Written by: Edward Clark
It was sad news to hear that Sir Malcolm had died (on 23 September 2006).
I love Malcolm Arnold’s music because he connects me to my feelings and he does this more than any other modern composer I know. Nothing is filtered in this music. It goes straight to the heart. We experience joy, pain, exhilaration and all the other human sensibilities in the most direct manner. I sometimes think people who reject Arnold’s music also reject their own feelings. He is, in fact, a great liberator and I always feel a better human being after listening to one of his works, be it a piece with intentional humour or a darker canvas, often full of ambiguity of meaning. He allows us to understand a little more of life’s absurdities and triumphs without insulting our intelligence – a rare gift in any age.

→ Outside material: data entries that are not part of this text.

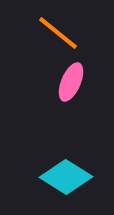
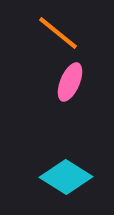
pink ellipse: moved 1 px left
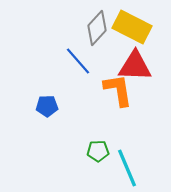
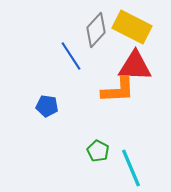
gray diamond: moved 1 px left, 2 px down
blue line: moved 7 px left, 5 px up; rotated 8 degrees clockwise
orange L-shape: rotated 96 degrees clockwise
blue pentagon: rotated 10 degrees clockwise
green pentagon: rotated 30 degrees clockwise
cyan line: moved 4 px right
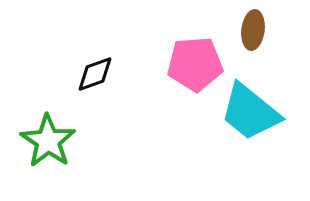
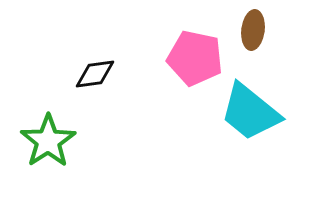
pink pentagon: moved 6 px up; rotated 16 degrees clockwise
black diamond: rotated 12 degrees clockwise
green star: rotated 4 degrees clockwise
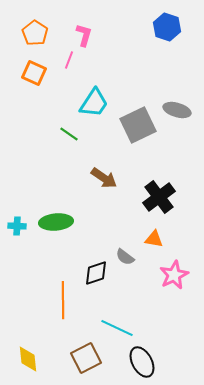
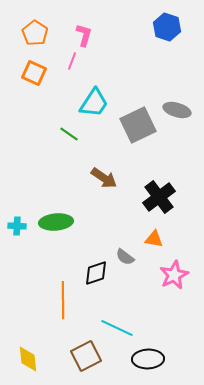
pink line: moved 3 px right, 1 px down
brown square: moved 2 px up
black ellipse: moved 6 px right, 3 px up; rotated 64 degrees counterclockwise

Born in 1921, Malcolm Arnold was one of the towering figures of the 20th-century. He wrote his first ‘hit’ piece, Beckus the Dandipratt, in 1943, a work that immediately established his special orchestral sound. Arnold was then a trumpeter with the London Philharmonic Orchestra and remained a professional musician for only another five years before turning to fulltime composition. His subsequent output was huge in scope and variety, including nine symphonies, seven ballets, two operas, one musical, over twenty concertos, two string quartets, and music for brass-band and wind-band. He also wrote 132 film scores, among which are some of the finest works ever composed for the medium; they include “Bridge on the River Kwai” (for which, in 1958, he was the first British composer ever to win an Oscar), “Inn of the Sixth Happiness”, “Hobson’s Choice” and “Whistle Down the Wind”. It could be argued that no British post-war composer (indeed from any era) has written such a range of music.

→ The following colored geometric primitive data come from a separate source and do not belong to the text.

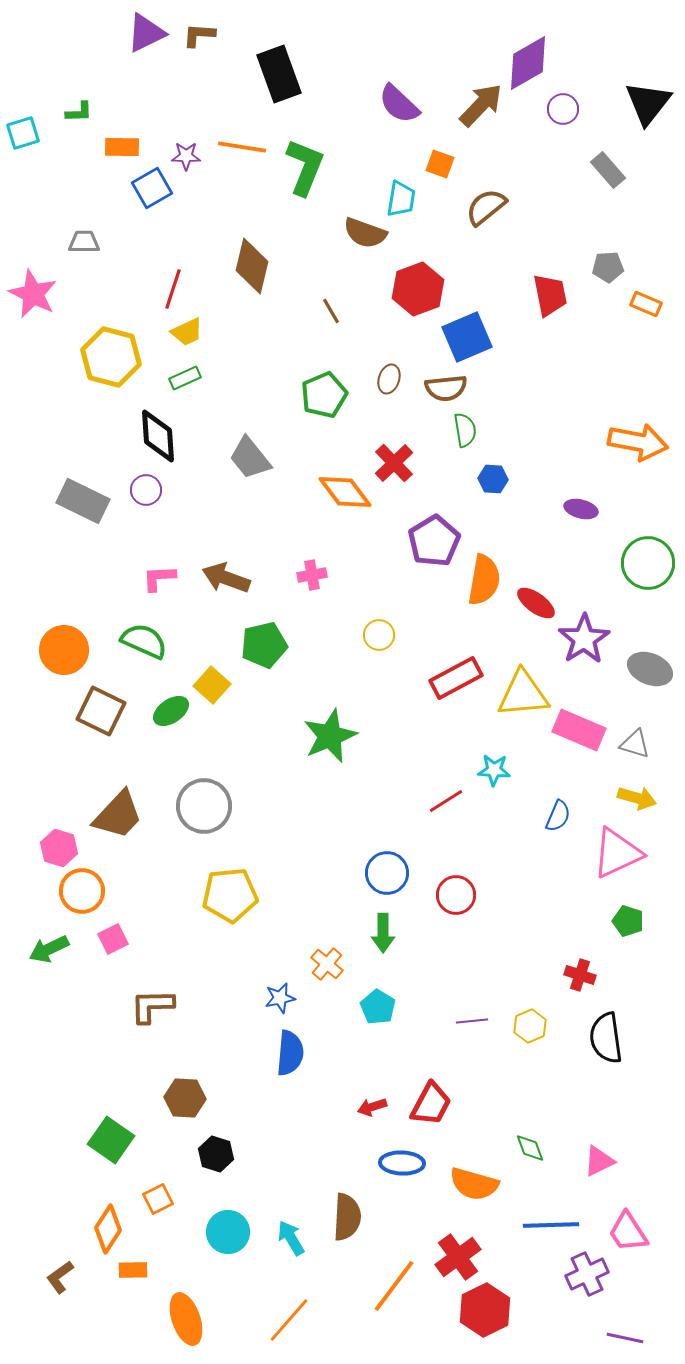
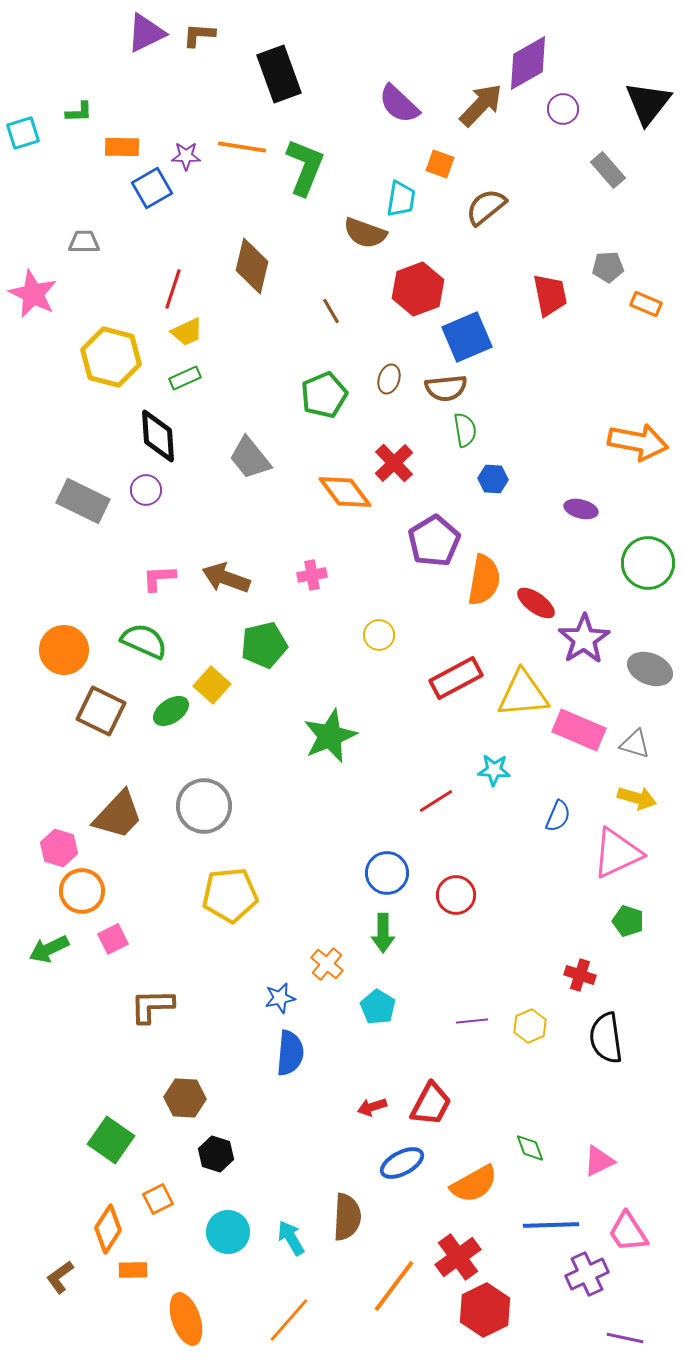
red line at (446, 801): moved 10 px left
blue ellipse at (402, 1163): rotated 30 degrees counterclockwise
orange semicircle at (474, 1184): rotated 45 degrees counterclockwise
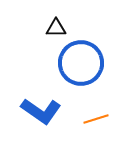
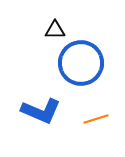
black triangle: moved 1 px left, 2 px down
blue L-shape: rotated 12 degrees counterclockwise
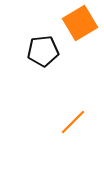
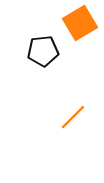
orange line: moved 5 px up
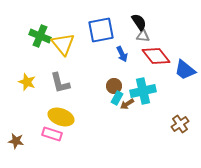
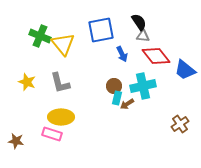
cyan cross: moved 5 px up
cyan rectangle: rotated 16 degrees counterclockwise
yellow ellipse: rotated 20 degrees counterclockwise
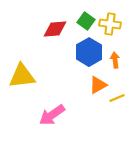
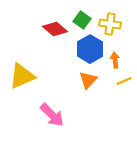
green square: moved 4 px left, 1 px up
red diamond: rotated 45 degrees clockwise
blue hexagon: moved 1 px right, 3 px up
yellow triangle: rotated 16 degrees counterclockwise
orange triangle: moved 10 px left, 5 px up; rotated 18 degrees counterclockwise
yellow line: moved 7 px right, 17 px up
pink arrow: rotated 100 degrees counterclockwise
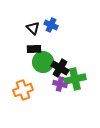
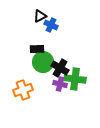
black triangle: moved 7 px right, 12 px up; rotated 48 degrees clockwise
black rectangle: moved 3 px right
green cross: rotated 20 degrees clockwise
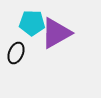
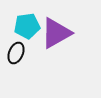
cyan pentagon: moved 5 px left, 3 px down; rotated 10 degrees counterclockwise
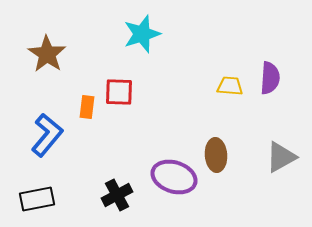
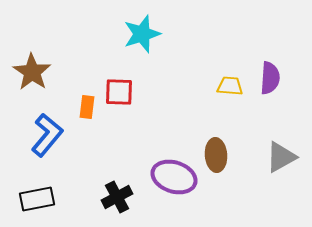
brown star: moved 15 px left, 18 px down
black cross: moved 2 px down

In 1969 Arnold was made a Bard of the Cornish Gorseth and was awarded the CBE in 1970. He held Honorary Doctorates of Music from the Universities of Exeter, Durham, Leicester and Miami; he was made a Fellow of the Royal College of Music in 1983 and is an Honorary R.A.M. In 1986 Malcolm Arnold received the Ivor Novello Award for “Outstanding Services to British Music” and a knighthood in the 1993 New Years Honours List for his services to music. In 2001 he was made a Fellow of the British Academy of Composers and Songwriters. In 2004 he was honoured with the Incorporated Society of Musician’s Distinguished Musician Award “for his lifetime’s achievements as one of the greatest composers of the 20th century.”

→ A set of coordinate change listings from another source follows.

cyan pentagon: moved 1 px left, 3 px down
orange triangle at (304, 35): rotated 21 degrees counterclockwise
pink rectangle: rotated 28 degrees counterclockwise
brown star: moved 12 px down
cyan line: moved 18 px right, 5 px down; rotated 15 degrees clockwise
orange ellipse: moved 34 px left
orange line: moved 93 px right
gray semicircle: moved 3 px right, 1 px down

Malcolm Arnold had been embedded in the British musical scene since the war, working with now iconic performers, many of whom commissioned and premiered works from him. Other commissions came from the BBC and international music festivals. His work in musical education was impressive and consistent; among his achievements was to help establish and support, through the writing of works and fundraising, the National Youth Orchestra and the Leicestershire Schools Symphony Orchestra. In addition, his belief in contemporary music led him to be an influential advocate for Pierre Boulez’s entry into British musical life in the post-war period.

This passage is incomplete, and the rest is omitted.